The strength of these choices came to a head in their latest episode “The Relic Raiders”. Kaz and company are sent down to a planet in order to fetch supplies, and Kaz follows his stowaway pals Kel and Eila into a Jedi temple—only to accidentally tumble into the Sith temple hiding beneath it. He gets trapped in a secret compartment with a new acquaintance named Mika Grey. A middle-aged woman of color with facial tattoos reminiscent of Maori tā moko, Mika Grey appears to be some kind of archaeologist… who spends her time running ahead of the First Order to steal the Sith artifacts their Supreme Leader is intent on liberating for himself.

So, Star Wars: Resistance has their own version of Indiana Jones now. And she’s amazing. And doesn’t come with the added icky-ness of stealing cultural treasures and selling them to well-funded museums on the other side of the galaxy. Meaning that on top of being an utter reversal of the Indy-figure expectation, there’s nothing ethically crappy about her self-appointed job… okay, she does scare away the villagers who live near the temple by opening it up, and thinks they’re stupid for being frightened of it, so that’s not particularly nice. Point is, Sith artifacts don’t belong anywhere other than out of Sith Lord (or Knights of Ren) hands. So Mika Grey is doing the galaxy a pretty excellent service, provided that she’s not secretly scheming something terrible.

It plays into the series’ overall arc of messing with the First Order, but not in the direct way that the major force of the Resistance itself is bringing the fight. Here we have a woman interrupting the reach of fascism by grabbing hold of every ancient Sith toy she can get her hands on, keeping them out of Snoke’s grasp. Many Sith artifacts are weapons, so that’s certainly an important job to regardless, but as far as we know, Mika Grey is not bound to the chain of command that General Organa is running.
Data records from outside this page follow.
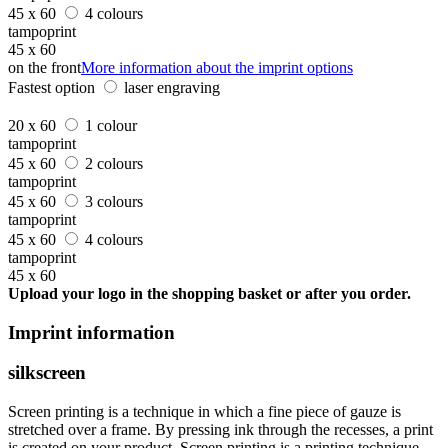
45 x 60
4 colours
tampoprint
45 x 60
on the front
More information about the imprint options
Fastest option
laser engraving
20 x 60
1 colour
tampoprint
45 x 60
2 colours
tampoprint
45 x 60
3 colours
tampoprint
45 x 60
4 colours
tampoprint
45 x 60
Upload your logo in the shopping basket or after you order.
Imprint information
silkscreen
Screen printing is a technique in which a fine piece of gauze is
stretched over a frame. By pressing ink through the recesses, a print
is created on your product. Screen printing is a printing technique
Because resistances aren’t just about military operations and building armies—they’re about the little things that everyone can do to resist fascism and galactic domination in their own backyards. Small actions can thwart an enemy more than you know—small actions make way for the bigger ones. Kazuda Xiono wasn’t much use as a Resistance spy, but as a young man keen to help? There’s no telling what he and his friends can do.

Star Wars: Rebels also played with this theme frequently, but it wasn’t long before Hera and her crew got swept up into the larger structural hierarchy of the Rebellion. They were simply too well-organized to keep on the fringes of the fight. But for people who are new to this game, Resistance might become a really lovely teaching tool. What you can manage is your best, and that doesn’t make your resistance less impressive or important. Everything counts toward an ultimate macro goal, and that includes every splinter and bruise the First Order gets.

If Star Wars: Resistance can keep this format going, the second season will be a real treat. It’s just too bad that two seasons is all we’ll ever get of this weird little ragtag community.